Start of Given data

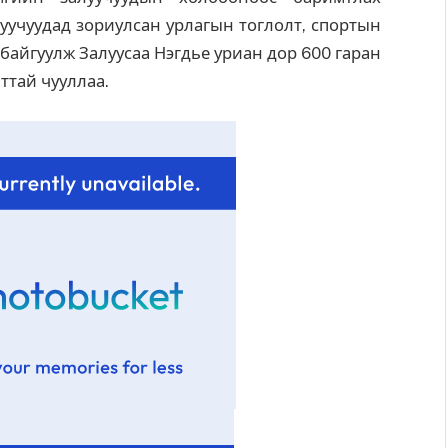
учуудад зориулсан урлагын тоглолт, спортын
байгуулж Залуусаа Нэгдье уриан дор 600 гаран
ттай чууллаа.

End of Given data

Problem: Copy out the listing exactly as it stands, but not the pictures.

Exercise result:
учуудад зориулсан урлагын тоглолт, спортын
байгуулж Залуусаа Нэгдье уриан дор 600 гаран
ттай чууллаа.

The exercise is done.